H.C. Wainwright & Co.’s Debjit Chattopadhyay wrote Monday that SRP-9001 provides “the perfect complement to Roche’s neurology/neuromuscular franchise, which now reflects a disease-modifying treatment, risdiplam, for spinal muscular atrophy and RG-6042, for Huntington’s disease, in our view.”
In August, the FDA was skeptical about Sarepta’s injectable Vyondys 53 (golodirsen), but that changed swiftly Dec. 13 with the agency’s accelerated approval for the DMD follow-on therapy, the first treatment specifically for DMD patients with a confirmed dystrophin gene mutation that is amenable to exon 53 skipping will affect about 8% of DMD patients. That is a group not reached by Sarepta’s first commercial product, Exondys 51 (eteplirsen). But the price tag is the same. The company said it would be priced at parity with Sarepta’s Exondys 51, which is $892,000 annually. Vyondys 53 also received orphan drug designation and a rare pediatric disease priority review voucher. The company plans an immediate commercial launch.

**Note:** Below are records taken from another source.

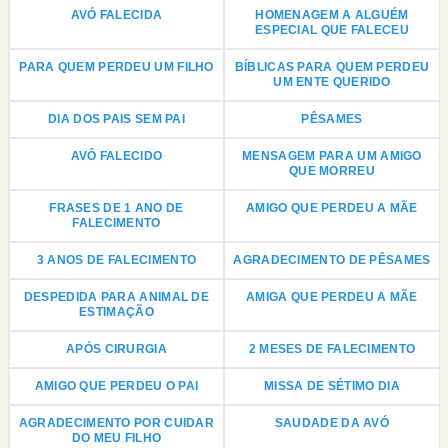
AVÓ FALECIDA
HOMENAGEM A ALGUÉM
ESPECIAL QUE FALECEU
PARA QUEM PERDEU UM FILHO
BÍBLICAS PARA QUEM PERDEU
UM ENTE QUERIDO
DIA DOS PAIS SEM PAI
PÊSAMES
AVÔ FALECIDO
MENSAGEM PARA UM AMIGO
QUE MORREU
FRASES DE 1 ANO DE
AMIGO QUE PERDEU A MÃE
FALECIMENTO
3 ANOS DE FALECIMENTO
AGRADECIMENTO DE PÊSAMES
DESPEDIDA PARA ANIMAL DE
AMIGA QUE PERDEU A MÃE
ESTIMAÇÃO
APÓS CIRURGIA
2 MESES DE FALECIMENTO
AMIGO QUE PERDEU O PAI
MISSA DE SÉTIMO DIA
AGRADECIMENTO POR CUIDAR
SAUDADE DA AVÓ
DO MEU FILHO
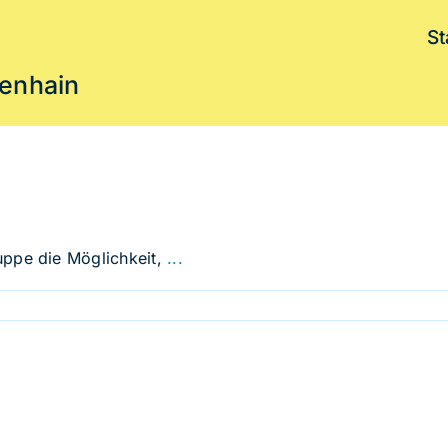
St
enhain
uppe die Möglichkeit,
...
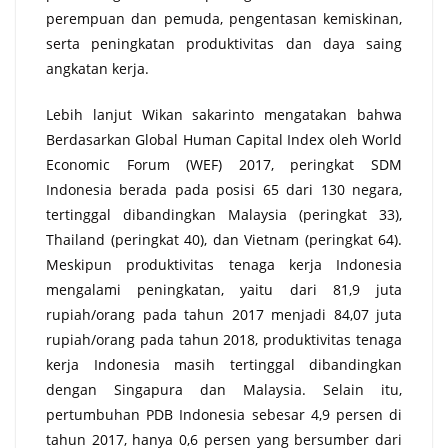
perempuan dan pemuda, pengentasan kemiskinan,
serta peningkatan produktivitas dan daya saing
angkatan kerja.
Lebih lanjut Wikan sakarinto mengatakan bahwa
Berdasarkan Global Human Capital Index oleh World
Economic Forum (WEF) 2017, peringkat SDM
Indonesia berada pada posisi 65 dari 130 negara,
tertinggal dibandingkan Malaysia (peringkat 33),
Thailand (peringkat 40), dan Vietnam (peringkat 64).
Meskipun produktivitas tenaga kerja Indonesia
mengalami peningkatan, yaitu dari 81,9 juta
rupiah/orang pada tahun 2017 menjadi 84,07 juta
rupiah/orang pada tahun 2018, produktivitas tenaga
kerja Indonesia masih tertinggal dibandingkan
dengan Singapura dan Malaysia. Selain itu,
pertumbuhan PDB Indonesia sebesar 4,9 persen di
tahun 2017, hanya 0,6 persen yang bersumber dari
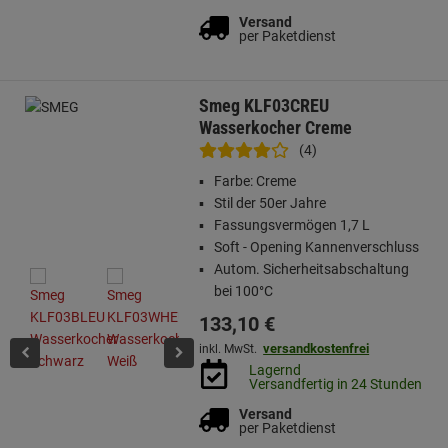
Versand
per Paketdienst
Smeg KLF03CREU
Wasserkocher Creme
(4)
Farbe: Creme
Stil der 50er Jahre
Fassungsvermögen 1,7 L
Soft - Opening Kannenverschluss
Autom. Sicherheitsabschaltung
bei 100°C
133,
10
€
versandkostenfrei
inkl. MwSt.
Lagernd
Versandfertig in 24 Stunden
Versand
per Paketdienst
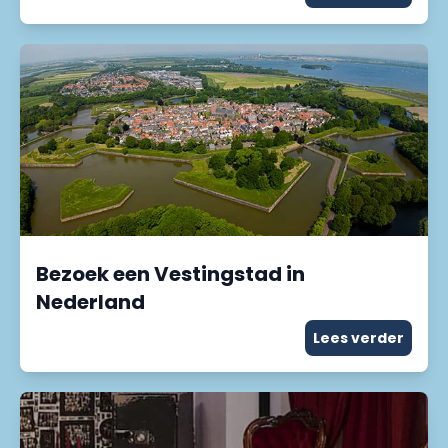
Bezoek een Vestingstad in
Nederland
Lees verder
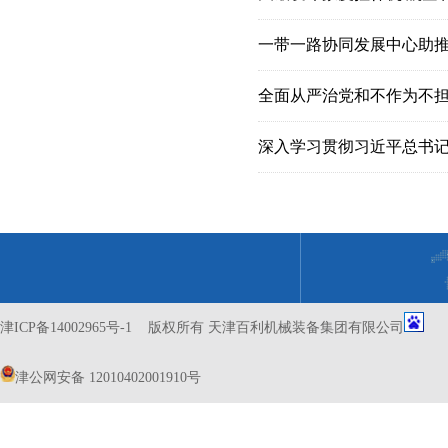
一带一路协同发展中心助
全面从严治党和不作为不
津ICP备14002965号-1
版权所有 天津百利机械装备集团有限公司
津公网安备 12010402001910号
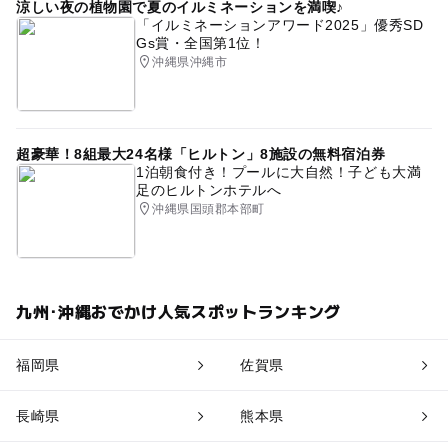
涼しい夜の植物園で夏のイルミネーションを満喫♪
「イルミネーションアワード2025」優秀SD
Gs賞・全国第1位！
沖縄県沖縄市
超豪華！8組最大24名様「ヒルトン」8施設の無料宿泊券
1泊朝食付き！プールに大自然！子ども大満
足のヒルトンホテルへ
沖縄県国頭郡本部町
九州･沖縄おでかけ人気スポットランキング
福岡県
佐賀県
長崎県
熊本県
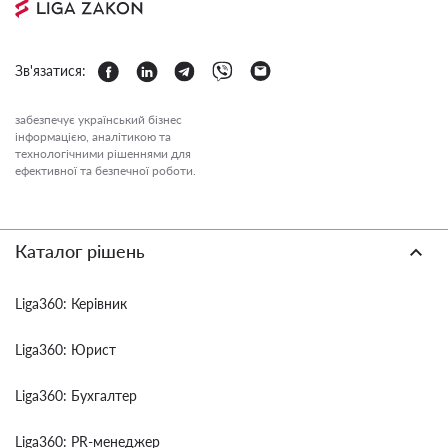
Зв'язатися:
забезпечує український бізнес
інформацією, аналітикою та
технологічними рішеннями для
ефективної та безпечної роботи.
Каталог рішень
Liga360: Керівник
Liga360: Юрист
Liga360: Бухгалтер
Liga360: PR-менеджер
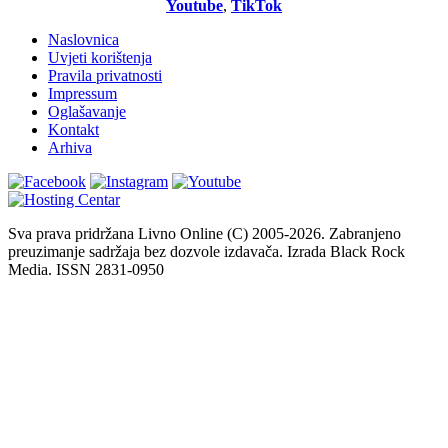
Youtube
,
TikTok
Naslovnica
Uvjeti korištenja
Pravila privatnosti
Impressum
Oglašavanje
Kontakt
Arhiva
Sva prava pridržana Livno Online (C) 2005-2026. Zabranjeno
preuzimanje sadržaja bez dozvole izdavača. Izrada Black Rock
Media. ISSN 2831-0950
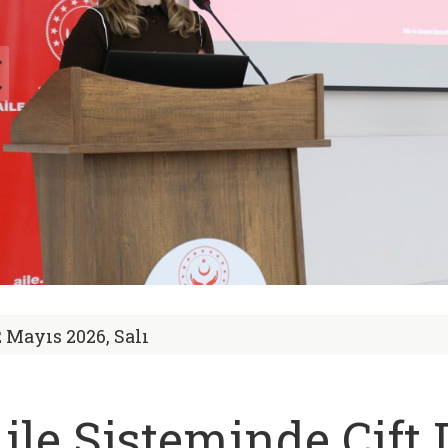
2 Mayıs 2026, Salı
ile Sisteminde Çift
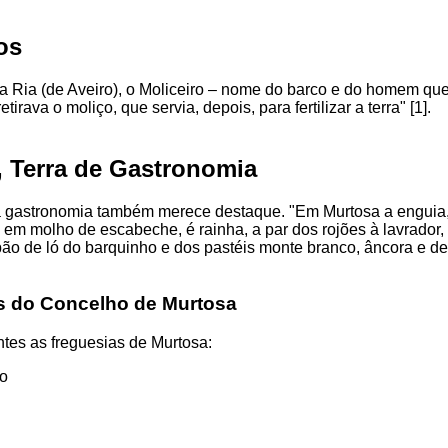
os
a Ria (de Aveiro), o Moliceiro – nome do barco e do homem qu
tirava o moliço, que servia, depois, para fertilizar a terra" [1].
, Terra de Gastronomia
 gastronomia também merece destaque. "Em Murtosa a enguia
 em molho de escabeche, é rainha, a par dos rojões à lavrador,
pão de ló do barquinho e dos pastéis monte branco, âncora e de 
s do Concelho de Murtosa
tes as freguesias de Murtosa:
o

In February, Wainwright’s Chattopadhyay compared Solid Biosciences Inc.’s SGT-001, its microdystrophin gene transfer for DMD, with Sarepta's SRP-9001 and New York-based Pfizer Inc.'s PF-06939926. "Key differences within constructs could translate into safety and protein expression advantages," he said in a report. "Unlike small-molecule drugs where packaging is often more expensive than the active pharmaceutical ingredient, gene therapy cost of goods sold are expected to be substantial." Another factor is that "the DMD patient community is a closely knit ecosphere with parents driven to choose the best option for a rapidly progressive and fatal disease." Variations between the three DMD programs "could translate into meaningful differences in microdystrophin expression and safety, in our view," he wrote.
Solid's chief technology officer, Joel Schneider, said the company is "not going to leave any stone unturned" as investigators begin to explore the severe adverse event that led to the FDA's clinical hold on the phase I/II study with SGT-001 in DMD in mid-November. Preclinical, clinical and manufacturing data will be sorted.